The Keys, Los Cayos (y no Las Llaves, como la literalidad del traductor de google se empeña en validar), proponen un viaje sin tropiezos por la Overseas Highway que arranca unos 30 km al sur de Miami y se detiene en Key West. De principio al fin, el escénico paisaje del azul marino y el turquesa de los trópicos se reitera a través de los 42 puentes que hilvanan un camino de más de 240 km. Sólo por el cruce de este famoso "puente de las siete millas", merece llegar hasta el último enclave poblado de Los Cayos, un rosario de 1.700 islas que se desgrana de este a oeste entre el Golfo de México y el océano Atlántico, al sur del sur de la Florida, conclusión del gran país del norte americano.
Sol, mucho calor y la inevitable humedad del lugar son los imperativos climáticos de Los Cayos que inducen a bucear, a otear cardúmenes desde la superficie del agua salada snorkel mediante, a navegar en kayak, o a vela, cuando el viento lo permite, e incluso a hacerse a la mar para practicar pesca de altura. Esto último fue una de las pasiones que el escritor Ernest Hemingway cultivó, afincado en Key West. Su aura pervive en este enclave libre de prejuicios donde, una vez al año, durante los diez últimos días de octubre tiene lugar una celebración fuera de serie, considerada la más divertida urbi et orbi: la Fantasy Fest.
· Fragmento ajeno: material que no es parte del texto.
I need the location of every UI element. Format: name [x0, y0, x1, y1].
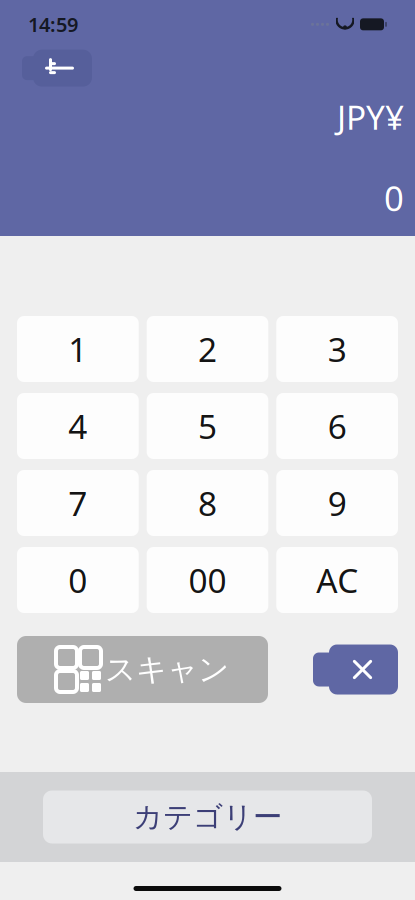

KEY WEST SE PINTA PARA LA FIESTA
La ciudad recibe a puro sol. Key West es minúscula –apenas 13 km2– y luce sin pompa la armonía de sus casas de madera, muchas construidas entre 1886 y 1912 y coloreadas en tonos pastel, con techos a dos aguas y galería. Árboles de lima, palmeras y otras botánicas la embellecen y alivian con su sombra calles y jardines.
En los 70 aquí ya se respiraba un aire de libertad sin ira, y si en la década siguiente la comunidad gay plantó su bandera, la proximidad con Cuba a meros 170 km (como lo señala Southernmost Point, esa réplica de boya que marca el extremo más austral de la isla en el cruce de las calles Whitehead y South), convirtió Key West en la meta posible de una vida mejor.
Dicen que fue el norteamericano Joseph Liszka el inventor de la Fantasy Fest con el fin de impulsar el turismo en octubre, a modo de preámbulo de Halloween, y que esto sucedió en 2005. Sin embargo, los propios protagonistas de esta celebración mayúscula aseguran que ya acusa cuatro décadas. Hay quienes participan desde sus principios, otros hace 30 años, y así.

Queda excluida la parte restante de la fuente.